Karena kemampuannya yang masih berkembang, maka hal tersebut yang akan ditunjukkannya. Sehingga tentunya orang tua perlu tahu karakteristik anak usia balita, apa yang dipikirkannya, apa yang disukai dan bagaimana ia merasakan dunianya. Bisa dikatakan bermain merupakan cara anak memahami lingkungannya. Sehingga bisa dibilang selain aktivitas kebersihan, istirahat dan makan, aktivitas anak adalah bermain. Sifat permainan anak usia balita, selain masih diwarnai banyak gerakan adalah yang berhubungan dengan perkembangan kemampuan berpikirnya, yaitu kemampuan balita yang sudah mampu mengingat dan membayangkan. Kegiatan bermain menjadi lebih seru lagi. Bantal bisa menjadi kuda, sumpit bisa menjadi tongkat sihir, dan tasbih bisa menjadi mahkota raja.

Salah satu yang berkembang di usia balita adalah eksplorasinya melalui bermain peran.

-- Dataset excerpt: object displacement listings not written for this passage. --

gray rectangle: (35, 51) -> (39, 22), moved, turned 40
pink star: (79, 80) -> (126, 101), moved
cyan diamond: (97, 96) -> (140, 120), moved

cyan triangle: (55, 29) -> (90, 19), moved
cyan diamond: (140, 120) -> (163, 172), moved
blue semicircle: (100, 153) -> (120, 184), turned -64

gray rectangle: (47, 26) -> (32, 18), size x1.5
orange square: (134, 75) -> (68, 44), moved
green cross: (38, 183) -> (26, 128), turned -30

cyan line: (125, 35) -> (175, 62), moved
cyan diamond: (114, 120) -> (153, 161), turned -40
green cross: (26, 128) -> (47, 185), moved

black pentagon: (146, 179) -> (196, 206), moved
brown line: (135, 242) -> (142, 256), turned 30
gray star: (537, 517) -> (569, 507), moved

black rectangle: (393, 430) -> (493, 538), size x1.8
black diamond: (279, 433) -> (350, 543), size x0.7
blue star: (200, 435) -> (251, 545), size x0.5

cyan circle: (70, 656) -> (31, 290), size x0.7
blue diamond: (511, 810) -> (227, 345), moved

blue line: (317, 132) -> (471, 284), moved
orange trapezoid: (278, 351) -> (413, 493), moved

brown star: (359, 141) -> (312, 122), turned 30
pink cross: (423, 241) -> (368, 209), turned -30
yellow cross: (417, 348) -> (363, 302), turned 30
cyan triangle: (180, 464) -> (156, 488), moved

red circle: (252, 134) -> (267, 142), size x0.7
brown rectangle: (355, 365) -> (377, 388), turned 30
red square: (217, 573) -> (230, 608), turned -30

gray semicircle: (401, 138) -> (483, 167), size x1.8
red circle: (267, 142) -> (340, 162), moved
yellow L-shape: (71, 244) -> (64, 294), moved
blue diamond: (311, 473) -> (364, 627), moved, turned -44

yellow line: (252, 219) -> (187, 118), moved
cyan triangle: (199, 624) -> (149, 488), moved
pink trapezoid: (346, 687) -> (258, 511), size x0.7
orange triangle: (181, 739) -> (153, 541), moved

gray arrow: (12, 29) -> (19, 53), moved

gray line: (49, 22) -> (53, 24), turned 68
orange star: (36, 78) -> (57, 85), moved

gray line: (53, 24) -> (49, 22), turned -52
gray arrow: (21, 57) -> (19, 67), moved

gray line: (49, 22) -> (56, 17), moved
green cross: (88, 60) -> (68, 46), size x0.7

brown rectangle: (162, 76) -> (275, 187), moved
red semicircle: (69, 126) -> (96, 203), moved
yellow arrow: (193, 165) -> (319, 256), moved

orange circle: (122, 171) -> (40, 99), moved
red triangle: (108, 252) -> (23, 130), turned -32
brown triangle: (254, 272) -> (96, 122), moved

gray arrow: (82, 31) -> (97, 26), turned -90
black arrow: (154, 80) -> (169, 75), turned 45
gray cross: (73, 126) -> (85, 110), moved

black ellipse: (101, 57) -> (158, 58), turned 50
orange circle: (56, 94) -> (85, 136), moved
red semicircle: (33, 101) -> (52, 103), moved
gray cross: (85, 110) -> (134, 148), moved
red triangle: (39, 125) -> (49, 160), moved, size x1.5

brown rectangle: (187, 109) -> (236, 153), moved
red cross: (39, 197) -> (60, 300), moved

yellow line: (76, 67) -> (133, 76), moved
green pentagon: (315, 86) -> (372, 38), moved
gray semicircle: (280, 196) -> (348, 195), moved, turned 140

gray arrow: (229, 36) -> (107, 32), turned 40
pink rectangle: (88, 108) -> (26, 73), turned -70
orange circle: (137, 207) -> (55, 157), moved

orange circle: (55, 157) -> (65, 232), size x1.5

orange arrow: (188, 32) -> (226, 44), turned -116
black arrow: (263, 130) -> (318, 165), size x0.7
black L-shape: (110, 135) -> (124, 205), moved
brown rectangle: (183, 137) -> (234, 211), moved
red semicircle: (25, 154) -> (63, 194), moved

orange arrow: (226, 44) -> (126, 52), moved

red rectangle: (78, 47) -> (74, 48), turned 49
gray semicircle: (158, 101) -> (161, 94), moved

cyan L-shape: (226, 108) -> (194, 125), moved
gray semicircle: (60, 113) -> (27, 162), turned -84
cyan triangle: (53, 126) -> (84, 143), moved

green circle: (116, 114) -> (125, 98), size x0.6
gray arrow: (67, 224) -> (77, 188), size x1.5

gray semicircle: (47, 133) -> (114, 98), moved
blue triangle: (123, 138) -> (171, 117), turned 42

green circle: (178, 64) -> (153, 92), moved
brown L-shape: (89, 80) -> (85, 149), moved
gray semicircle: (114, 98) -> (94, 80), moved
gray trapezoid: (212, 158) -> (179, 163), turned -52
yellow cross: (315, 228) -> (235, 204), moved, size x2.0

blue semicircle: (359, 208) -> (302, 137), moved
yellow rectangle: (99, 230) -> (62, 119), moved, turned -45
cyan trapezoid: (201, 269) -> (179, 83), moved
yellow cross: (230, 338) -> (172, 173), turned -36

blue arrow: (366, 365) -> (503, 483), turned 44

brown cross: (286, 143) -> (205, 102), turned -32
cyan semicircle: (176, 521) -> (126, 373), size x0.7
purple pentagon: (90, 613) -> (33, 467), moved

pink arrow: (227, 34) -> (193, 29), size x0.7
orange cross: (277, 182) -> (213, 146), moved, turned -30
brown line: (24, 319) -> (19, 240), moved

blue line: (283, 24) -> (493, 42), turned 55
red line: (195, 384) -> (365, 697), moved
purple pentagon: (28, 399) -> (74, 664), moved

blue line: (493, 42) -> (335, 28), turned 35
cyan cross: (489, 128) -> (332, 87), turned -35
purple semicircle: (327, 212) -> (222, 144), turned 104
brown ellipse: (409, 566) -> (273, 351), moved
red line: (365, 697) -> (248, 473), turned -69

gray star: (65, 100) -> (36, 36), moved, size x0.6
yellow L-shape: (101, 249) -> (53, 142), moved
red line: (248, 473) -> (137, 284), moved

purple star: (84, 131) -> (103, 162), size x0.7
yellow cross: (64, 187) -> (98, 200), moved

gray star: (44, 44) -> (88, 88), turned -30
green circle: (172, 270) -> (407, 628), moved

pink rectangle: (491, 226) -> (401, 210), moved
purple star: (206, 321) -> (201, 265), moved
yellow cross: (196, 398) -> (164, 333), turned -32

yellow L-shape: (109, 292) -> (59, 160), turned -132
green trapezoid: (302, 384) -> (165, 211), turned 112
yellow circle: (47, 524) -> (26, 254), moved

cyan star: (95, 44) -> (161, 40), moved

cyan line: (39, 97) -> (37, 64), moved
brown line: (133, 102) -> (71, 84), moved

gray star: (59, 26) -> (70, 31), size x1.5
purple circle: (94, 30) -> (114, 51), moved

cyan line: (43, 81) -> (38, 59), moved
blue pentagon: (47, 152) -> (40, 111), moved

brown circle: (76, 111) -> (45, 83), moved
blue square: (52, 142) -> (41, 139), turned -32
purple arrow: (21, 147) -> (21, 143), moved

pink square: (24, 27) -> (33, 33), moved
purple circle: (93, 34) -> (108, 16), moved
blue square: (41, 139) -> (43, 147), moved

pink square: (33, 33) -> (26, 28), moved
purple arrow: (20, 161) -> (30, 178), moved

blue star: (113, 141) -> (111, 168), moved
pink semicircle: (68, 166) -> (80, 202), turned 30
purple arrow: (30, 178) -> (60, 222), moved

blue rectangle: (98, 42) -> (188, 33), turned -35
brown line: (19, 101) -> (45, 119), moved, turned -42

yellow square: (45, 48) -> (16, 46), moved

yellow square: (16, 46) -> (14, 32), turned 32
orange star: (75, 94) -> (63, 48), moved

Lewat media bermain ini, anak mempelajari benda-benda yang ada di sekitarnya dengan lebih bebas karena ia yang menjadi sutradaranya. Selain itu bermain peran memuaskan rasa ingin tahunya. Pada situasi nyata, ia melihat ada pemadam kebakaran yang dinilai keren dan seperti superhero. Ia ingin menjadi seperti petugas pemadam kebakaran dan hal tersebut dapat ia lakukan dalam bermain peran. Hal ini seperti juga biasanya dilakukan anak perempuan yang ingin menjadi putri atau peri. Selain itu, hal ini menjadi asik bagi balita karena didukung kemampuannya memahami simbol atau berpikir dengan simbol. Bentuk simbol salah satunya adalah bahasa. Dengan bahasa, objek dan situasi dapat digabung-gabungkan, misalnya roket terbang atau nenek sihir naik sapu terbang.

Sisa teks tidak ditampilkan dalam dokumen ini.